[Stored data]
----------------

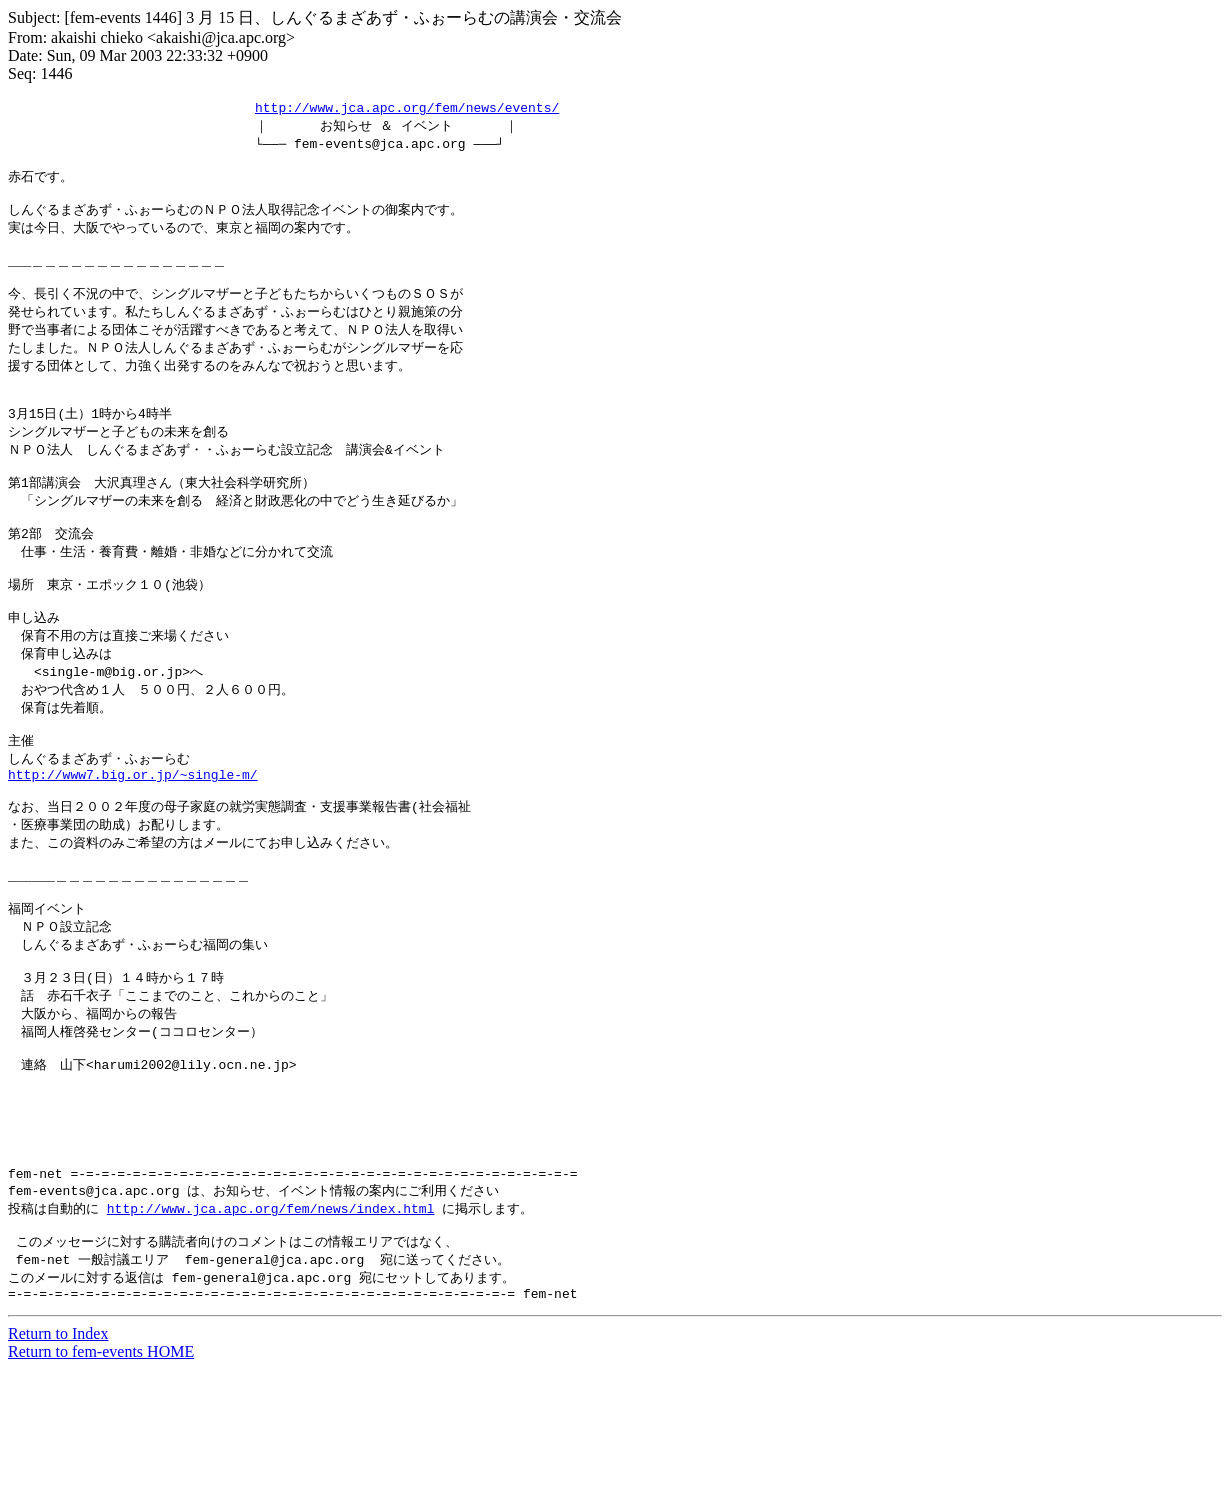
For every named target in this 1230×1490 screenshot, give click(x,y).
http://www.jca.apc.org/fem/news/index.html (271, 1320)
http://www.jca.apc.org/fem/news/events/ (407, 108)
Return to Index (58, 1454)
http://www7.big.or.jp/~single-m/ (133, 838)
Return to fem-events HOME (101, 1472)
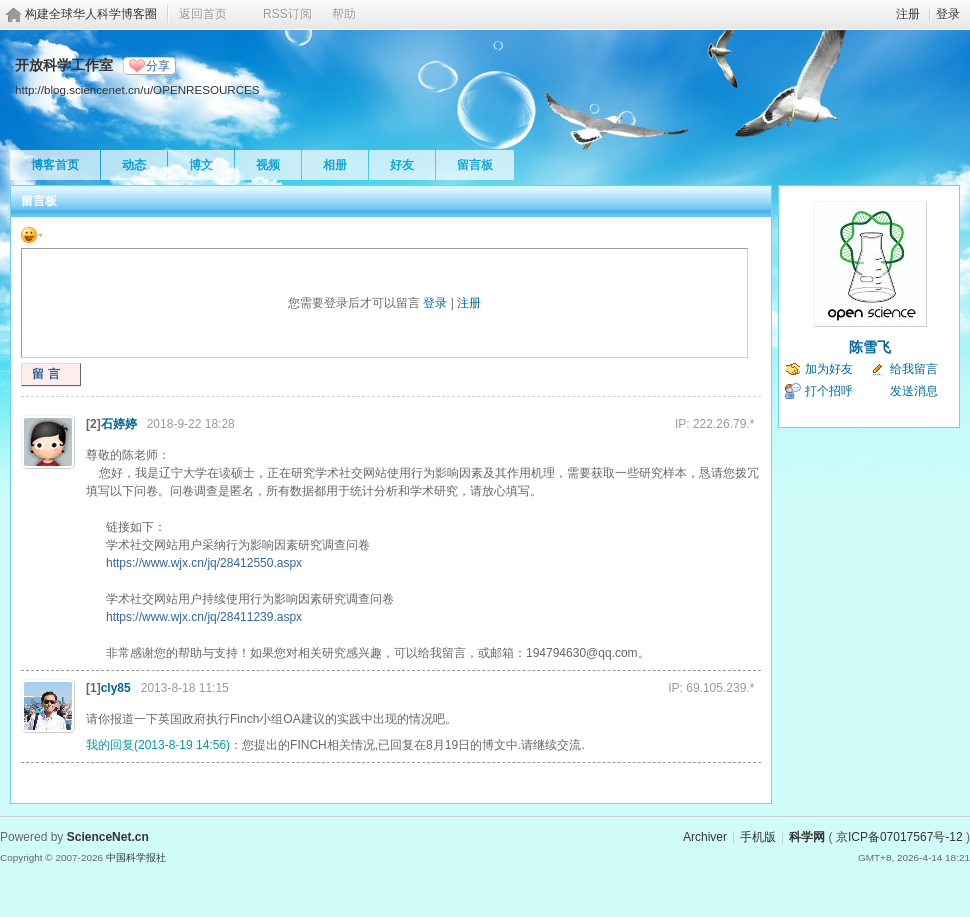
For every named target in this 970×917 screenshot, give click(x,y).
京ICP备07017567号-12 (899, 837)
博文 (201, 165)
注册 (908, 14)
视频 (268, 165)
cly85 (116, 688)
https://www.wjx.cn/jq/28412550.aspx (204, 563)
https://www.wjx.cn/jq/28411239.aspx (204, 617)
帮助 (344, 14)
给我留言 (914, 369)
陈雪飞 (870, 347)
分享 (158, 66)
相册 (335, 165)
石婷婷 (119, 424)
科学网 (807, 837)
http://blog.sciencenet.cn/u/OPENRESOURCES (137, 89)
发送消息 (914, 391)
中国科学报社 (136, 857)
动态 (134, 165)
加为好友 (829, 369)
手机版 (758, 837)
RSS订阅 (287, 14)
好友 (402, 165)
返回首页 (203, 14)
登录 (948, 14)
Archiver (705, 837)
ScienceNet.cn (108, 837)
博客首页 (55, 165)
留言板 (475, 165)
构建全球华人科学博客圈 (91, 14)
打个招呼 (829, 391)
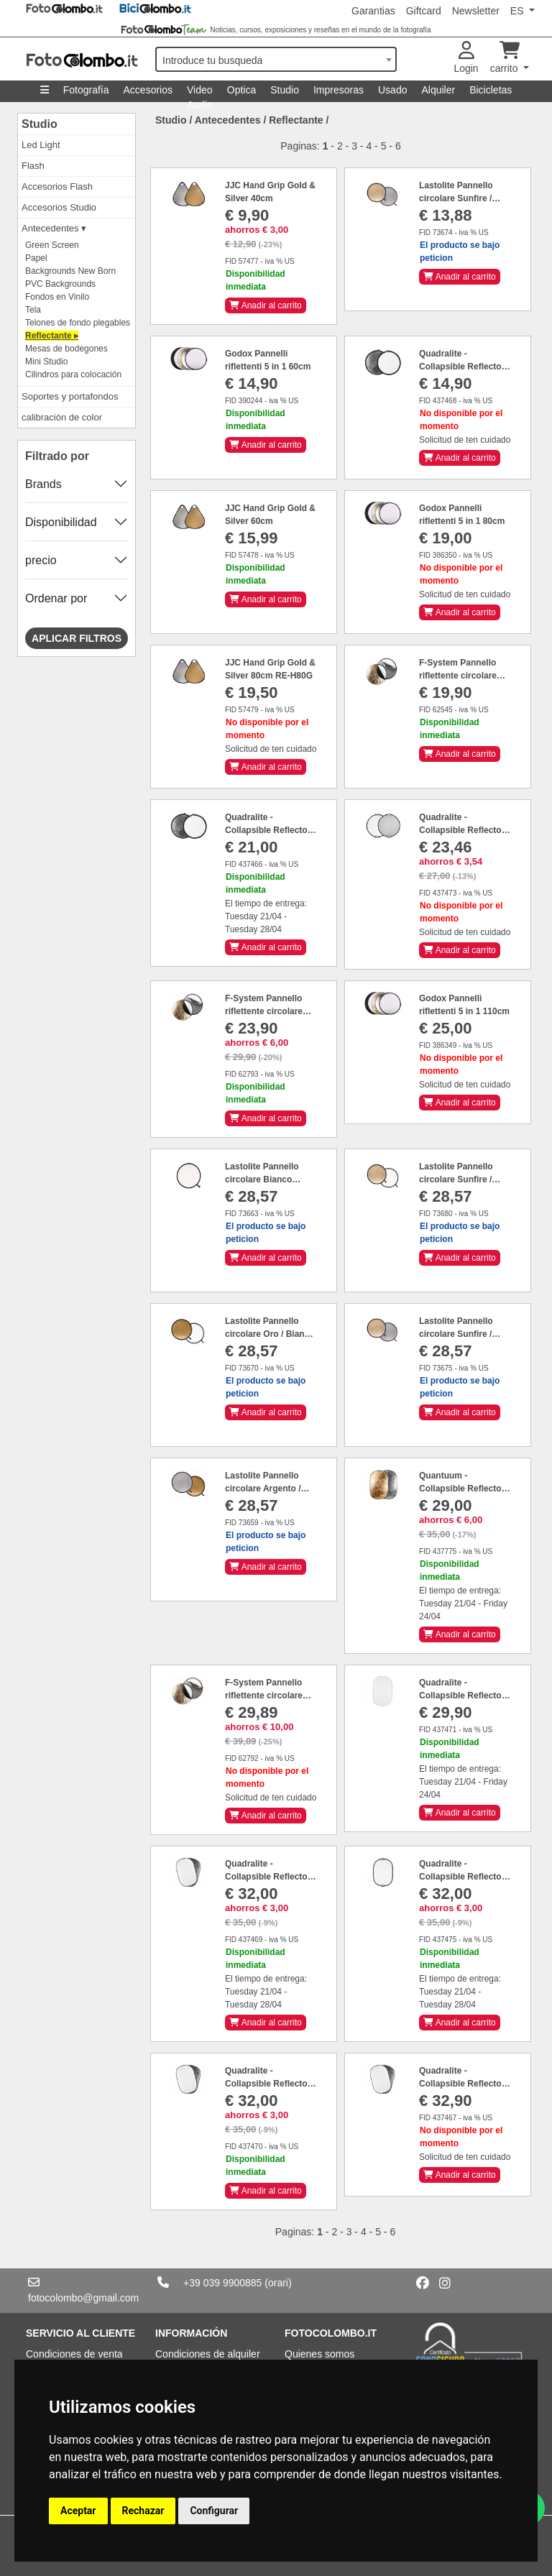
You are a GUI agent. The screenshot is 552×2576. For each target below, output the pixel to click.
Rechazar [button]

----------------

▸ ASSIGNED TASK: Every line from the one with "相册 (335, 165)" through the one with "You are a GUI" is to be reproduced exactly as written above, and the pictures are to be dropped.

▸ WRITTEN ANSWER:
相册 (335, 165)
石婷婷 (119, 424)
科学网 (807, 837)
http://blog.sciencenet.cn/u/OPENRESOURCES (137, 89)
发送消息 (914, 391)
中国科学报社 (136, 857)
动态 (134, 165)
加为好友 (829, 369)
手机版 (758, 837)
RSS订阅 (287, 14)
好友 (402, 165)
返回首页 (203, 14)
登录 (948, 14)
Archiver (705, 837)
ScienceNet.cn (108, 837)
博客首页 (55, 165)
留言板 (475, 165)
构建全球华人科学博客圈 (91, 14)
打个招呼 (829, 391)
You are a GUI agent. The screenshot is 552×2576. For each target below, output the pixel to click.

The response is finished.